**Page-level text extractions:**
"""

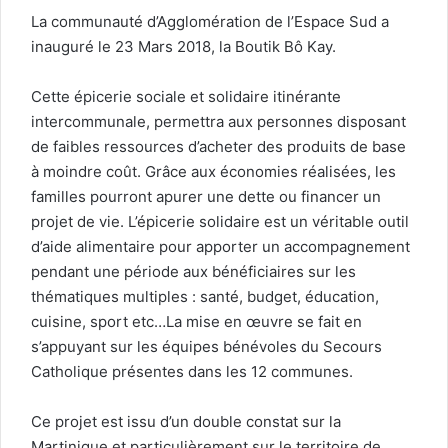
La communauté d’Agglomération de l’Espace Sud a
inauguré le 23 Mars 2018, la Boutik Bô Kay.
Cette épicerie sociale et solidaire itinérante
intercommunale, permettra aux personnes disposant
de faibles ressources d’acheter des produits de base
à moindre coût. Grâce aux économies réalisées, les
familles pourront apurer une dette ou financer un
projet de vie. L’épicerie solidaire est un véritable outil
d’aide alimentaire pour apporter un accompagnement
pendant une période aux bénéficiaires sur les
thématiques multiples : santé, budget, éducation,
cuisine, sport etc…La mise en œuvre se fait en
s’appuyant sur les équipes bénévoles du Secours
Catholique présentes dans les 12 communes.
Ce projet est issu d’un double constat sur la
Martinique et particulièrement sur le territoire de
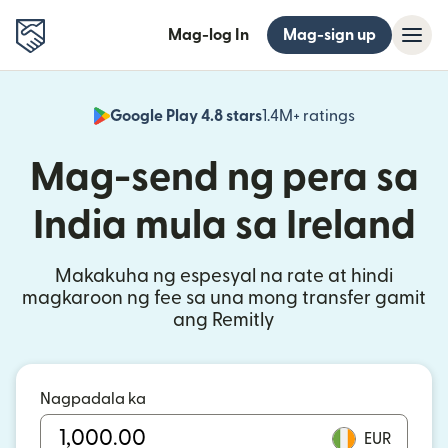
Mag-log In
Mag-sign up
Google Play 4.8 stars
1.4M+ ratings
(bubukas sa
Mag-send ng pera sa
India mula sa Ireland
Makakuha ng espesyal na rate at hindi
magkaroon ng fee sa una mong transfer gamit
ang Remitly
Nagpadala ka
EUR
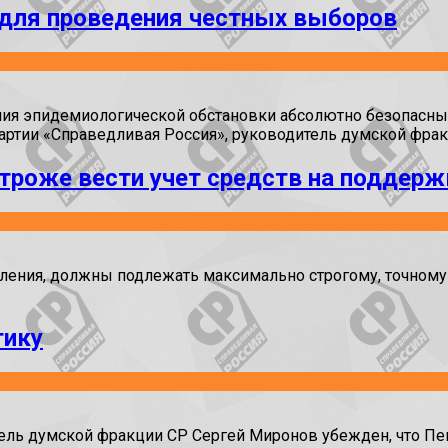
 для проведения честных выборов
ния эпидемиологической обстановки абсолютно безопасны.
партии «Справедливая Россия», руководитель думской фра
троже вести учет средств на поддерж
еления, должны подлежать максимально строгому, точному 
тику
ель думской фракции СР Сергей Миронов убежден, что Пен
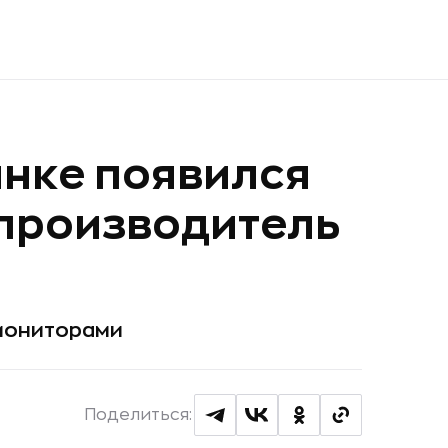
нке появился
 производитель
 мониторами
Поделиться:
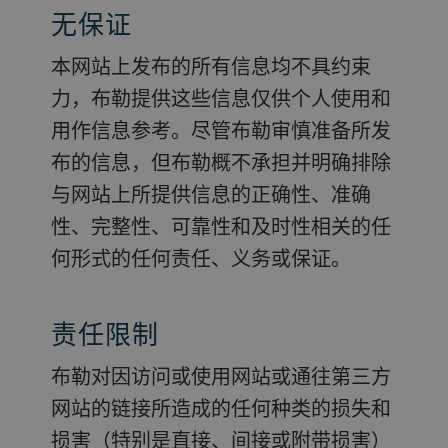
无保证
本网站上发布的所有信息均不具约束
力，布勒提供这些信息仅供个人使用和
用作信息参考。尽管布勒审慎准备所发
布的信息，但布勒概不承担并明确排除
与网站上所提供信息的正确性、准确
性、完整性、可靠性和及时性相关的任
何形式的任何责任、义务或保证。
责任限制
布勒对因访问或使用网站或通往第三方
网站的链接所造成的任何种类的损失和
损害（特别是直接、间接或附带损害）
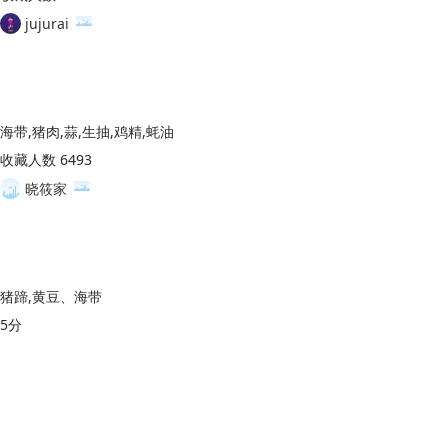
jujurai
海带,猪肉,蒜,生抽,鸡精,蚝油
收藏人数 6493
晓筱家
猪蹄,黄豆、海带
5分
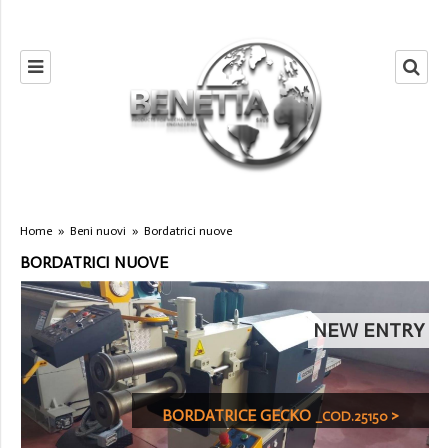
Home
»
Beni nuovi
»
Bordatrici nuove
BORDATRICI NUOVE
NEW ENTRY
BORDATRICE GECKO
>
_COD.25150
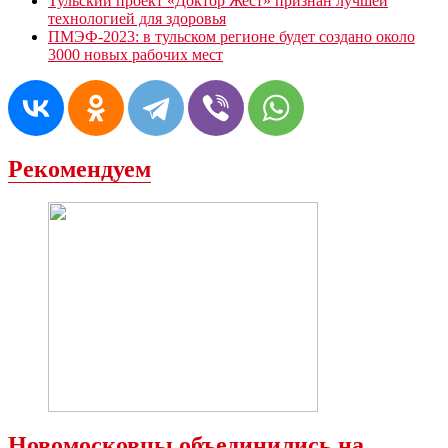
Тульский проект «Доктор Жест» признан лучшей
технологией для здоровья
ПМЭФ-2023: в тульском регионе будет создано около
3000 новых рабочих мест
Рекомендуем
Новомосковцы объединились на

"""

**What is expected:** Look through the entries and copy every line in which the string "projet" appears.

**Finished exercise:**
projet de vie. L’épicerie solidaire est un véritable outil
Ce projet est issu d’un double constat sur la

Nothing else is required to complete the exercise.